春子と私。実は、高校も同じところに通っていた。しかし、春子との想い出は、いずれも中学時代のこと。正直、高校時代は彼女とは疎遠になっていた。明確なきっかけがあったわけではない。ただ――まあ、この話はまたいつか。
「何か特別なこと、有ったっけ?」
「いや。……そんなことはないけど」
春子と回った文化祭は、結局この一度だけ。中一のときはまだそこまで仲良くなかったし(もしかすると、部活を辞めなければいけなくなった件で、喧嘩したばかりだったかも)、中三のときは、高校受験が近かったから、一瞬だけ顔を出して、即帰ってしまったのだ。ふと思った。――私、春子と一緒だったから、あの文化祭が楽しかったのだろうか。裏を返せば、春子と過ごさなかったから、他の文化祭は楽しくなかったのだろうか。
でも。――でも、私は春子が苦手だ。
「春子は、どの文化祭が一番楽しかった?」
春子なら、私の他にも明るく、可愛い友だちがたくさんいただろうから、そういう子たちとの想い出がたくさんあるかもしれない。中二のとき、と答えてくれたら、嬉しいかもしれない。でも、そうであってほしくない、そんな気もしている。
「……文化祭ね。楽しい想い出なんて、ない」
「そっか、」
予想を上回る、最悪な答えだったと感じた。私の中で春子は、リア充で、友だちがたくさん居て、彼氏に困ることもなく、キラキラした生活を送っている女の子であった。そうであるべきだった。
「ねえ、ハル」
「何」
どうして、と訊きそうになって、慌てて口を閉じる。
「しばらく、うちに居なよ」
「そうする。親にこれ以上迷惑かけたくないし」
「別に、ご実家に帰らなくていいから。新たな生活の拠点ができるまで、居なよ」
「……もしかして、暗に帰れと言っている?」
「違うよ、言葉通りの意味だよ」
ねえ、どうして死のうとしたの。春子は、幸せな女でしょう? 私は今、結構幸せなんだ。希望の教職に就けて、まあ、まさか母校に戻るとは思っていなかったけれど、それなりに充実した毎日を過ごしている。大学三年の頃から付き合っている彼氏がいるし、なんなら結構いいやつだし、最近やたらと結婚をちらつかせてくる。友人だって、それなりに。でも、春子は当然、それ以上に幸せなんだよね、そうだよね?

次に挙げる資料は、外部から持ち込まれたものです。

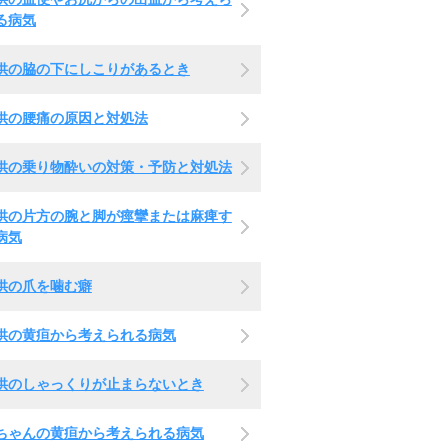
る病気
供の脇の下にしこりがあるとき
供の腰痛の原因と対処法
供の乗り物酔いの対策・予防と対処法
供の片方の腕と脚が痙攣または麻痺す
病気
供の爪を噛む癖
供の黄疸から考えられる病気
供のしゃっくりが止まらないとき
ちゃんの黄疸から考えられる病気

そう、私に似合うものは春子に似合わないっていう話をした。でも、逆もしかりなのだ。春子に似合うものは、私には似合わない。でも、似合わないからこそ憧れる。だから私は、誰にも会わない日に、春子によく似合いそうな深い赤のルージュを引く。鏡の中を覗き込み、自分の顔と、唇の色がどうもちぐはぐなのを確認して、――安心? 嬉しくなる? そして、どこか歪んだ笑みを浮かべるのだ。
おかしな習慣であることは、分かっている。しかし、最後に春子を見た成人式の日から、そのバカみたいな儀式を止められずにいる。
春子は、私の憧れ。一生届かないもの。絶対にそうあって欲しかった。